My first guest post is by Emma of A Writer in a Wheelchair. She describes herself as "a 28 year old Brit who loves to write and spends her life on wheels." I'd write more of an intro, but I'm late getting this up and am rushing to get ready for a wedding. If you like what you're reading please take a look at Emma's blog. I hope you don't mind me using your facebook photo. Thank you for writing Emma!
I was thinking the other day about what happens when people who aren’t disabled experience the world from wheelchairs. I suppose similar things happen when they try other sorts of equipment but it’s always wheelchairs that get mentioned to me.
A friend of mine had brain surgery when she was younger. It was a couple of years before I met her and I’ve known her about ten years so it was a good while ago. I’ve heard her on several occasions talk about the (I think) couple of months she spent in a chair whilst recovering. The thing she seems to have taken away most was the memory of places she’d always gone, shops etc, that she couldn’t whilst she uses the chair. She’s literally used the words “You wouldn’t believe the places you can’t go” to me before. And all I could think was “Well, actually, I could.”
Someone else I know had a very nasty accident and again was in a chair for a long while (and then on crutches for a while more). We don’t know each other well but the first time we saw each other once she’d recovered a bit she was telling me how she knew what I go through now. And how she’d gone out for lunch and been shocked to find she couldn’t get in. She’d ended up making a formal complaint.
I just wanted to say “Welcome to my world” – she didn’t know what I go through but she’d gotten an idea. And my trip out to lunch wouldn’t have been ruined because I would have checked in advance out of necessity. Either I would have gone somewhere else or (if she did go where I think she did) I would have known from speaking to them that they have moveable ramps to get you in.

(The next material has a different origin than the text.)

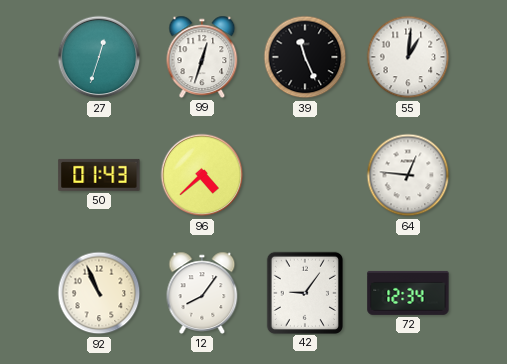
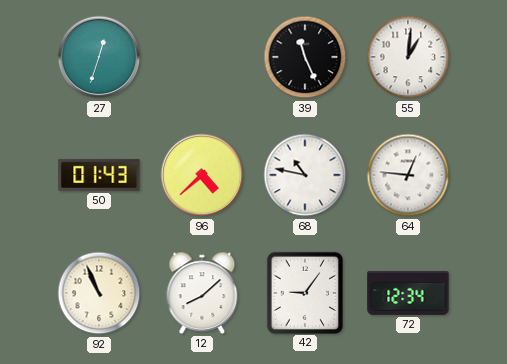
99: 12:33 -> none
68: none -> 10:47
12: 8:06 -> 8:08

Actually, that makes me think of another example which I wasn’t going to include but I think I will. I recently went to a barbecue at someone’s house for members of a group we both belong to (it belonged to someone’s daughter I think). I wasn’t able to go to the toilet because of where cars had been left belonging to people who weren’t there, room for people to get through but not those of us on wheels. We spoke to the organiser and he suggested we go through another door. I pointed out that it had a step and he said “Oh, does it?”
I know several people who have done disability awareness courses and whose experiences on those courses have had a lasting affect. One guy I know who went on one is adamant more people need to do them (he works doing customer services for a train company and helps a lot of disabled people on and off of trains which actually is how I know him). Seeing the opposite side has obviously helped him a lot. Apparently one local organisation that runs those sorts of disability awareness courses always sticks people in wheelchairs and sends them to a specific take away because they always ignore people in wheelchairs.
Personally I’m not 100% convinced that more people do need to do them because I think that makes too much of it and perhaps even lessens their impact. But I do find it interesting to see how people react. However I would love to come to a day where people don’t react like that.
A positive story to end on. My parents took a relative with them to a funeral. She’s elderly and they took an old wheelchair with them for her to use. Afterwards she spoke to my parents and apologised because she never realised how hard being in a chair can be. I don’t think I would have agreed with that specific phrasing but I do know what she means. And it was a reaction that is much, much easier for me to deal with.
How have you found that others react to experiencing disability?